Ogus was intimately involved in the production of “Out of Our Kitchen Closets,” working on everything from the layout of the cookbook to painstakingly crafting the index in the back of the cookbook, in the days before databases. “We had all kinds of arguments while making the cookbook,” Ogus told me. “We had 150 recipes, each had to be tested, that was fun, but we fought about everything, from which recipes to the name of the cookbook.”

When it came time to determine the title of the cookbook, forty people showed up and crammed into a tiny classroom, each with their own ideas. The meeting went on for hours. When they finally settled on the title of “Out of Our Kitchen Closets: San Francisco Gay Jewish Cooking,” the congregation was thrilled.

Another argument Ogus recalled involved a segment of the congregation that identified as radical feminists. Someone suggested a Pasta Puttanesca recipe for the cookbook. The women, incensed, declared that they wouldn’t have a recipe named after whores in their cookbook.

Recipes were contributed by members of the shul, from Steve Unger’s Avocado-Dijon Omelets (exhibiting a love for avocado that was far ahead of his time) or Don Albert’s Strawberry Souffle Omelet, which he suggested you serve to your parents on Sunday brunch when you invite them over to meet your new lover.

A cookbook is a way of preserving life, or a way of living life. There were recipes for the adventurous, like Japanese Pumpkin Soup, but there were also multiple recipes for the loyal food traditionalist. Jewish recipes abound in this cookbook, from Ukranian Blintzes Brodsky to Gehachta Leber (chopped liver). It was a way for the congregants of Sha’ar Zahav to embrace their Jewish identity during a time when most Jews considered homosexuality an aberration.
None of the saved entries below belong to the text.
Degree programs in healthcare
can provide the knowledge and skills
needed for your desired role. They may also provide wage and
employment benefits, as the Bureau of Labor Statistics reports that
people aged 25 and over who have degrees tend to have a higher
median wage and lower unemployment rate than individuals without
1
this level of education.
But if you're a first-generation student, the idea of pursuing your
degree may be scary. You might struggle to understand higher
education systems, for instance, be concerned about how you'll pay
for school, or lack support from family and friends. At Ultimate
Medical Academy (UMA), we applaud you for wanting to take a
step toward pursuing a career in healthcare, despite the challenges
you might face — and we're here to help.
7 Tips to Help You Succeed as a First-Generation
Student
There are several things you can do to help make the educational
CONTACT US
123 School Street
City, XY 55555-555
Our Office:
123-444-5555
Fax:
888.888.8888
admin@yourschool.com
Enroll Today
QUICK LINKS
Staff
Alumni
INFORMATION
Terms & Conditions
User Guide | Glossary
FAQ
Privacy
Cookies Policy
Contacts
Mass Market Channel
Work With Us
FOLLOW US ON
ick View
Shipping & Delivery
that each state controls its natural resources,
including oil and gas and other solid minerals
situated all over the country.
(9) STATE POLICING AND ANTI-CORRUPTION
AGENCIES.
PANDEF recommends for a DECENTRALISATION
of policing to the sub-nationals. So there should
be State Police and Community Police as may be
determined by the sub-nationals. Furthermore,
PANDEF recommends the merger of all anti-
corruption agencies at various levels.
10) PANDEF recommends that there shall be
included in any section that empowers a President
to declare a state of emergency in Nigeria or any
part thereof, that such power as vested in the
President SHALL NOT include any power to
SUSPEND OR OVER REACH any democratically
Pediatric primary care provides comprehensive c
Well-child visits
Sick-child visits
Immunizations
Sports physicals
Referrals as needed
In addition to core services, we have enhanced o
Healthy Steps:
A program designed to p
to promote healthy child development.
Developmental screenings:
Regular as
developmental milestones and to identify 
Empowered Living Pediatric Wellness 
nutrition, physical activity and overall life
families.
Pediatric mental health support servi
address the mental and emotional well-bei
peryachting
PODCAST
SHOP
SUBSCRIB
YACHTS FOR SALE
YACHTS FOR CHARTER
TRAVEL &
There is no direct mention of AIDs in the cookbook, but there are hints to it. Dedicating recipes to men whose last names aren’t listed can’t help but carry a whiff of the ghostly. The cookbook was a queer way of trying to commemorate fallen comrades, or current comrades, in an era when no one was sure who would be next.

“The community was suffering because so many people were dying and sick,” Cohen said. “Producing the cookbook was a sign of life. We’re welcoming because we know what otherness means. We have a sense of the importance of making people feel comfortable.”

“It made a statement to these parents from people who left their families of origin. It said this is my new chosen family and we’re still perpetuating tradition,” Ogus said. The copies flew off the shelves.

Sharyn Saslafsky did the marketing and public relations for the cookbook. “In those days it wasn’t easy to promote anything with the words gay or lesbian in it,” she told me. Considering that, the title of the cookbook, San Francisco Gay Jewish Cooking, becomes a bold statement in and of itself. Saslafsky sent out 150 books to media outlets and synagogues, hoping someone would pick up the story. A few local outlets did.

What’s the difference between gay Jewish cooking and non-gay Jewish cooking? People would ask Saslafsky. “It’s just Jewish cooking,” she would say. “Just recipes handed down from generation to generation.”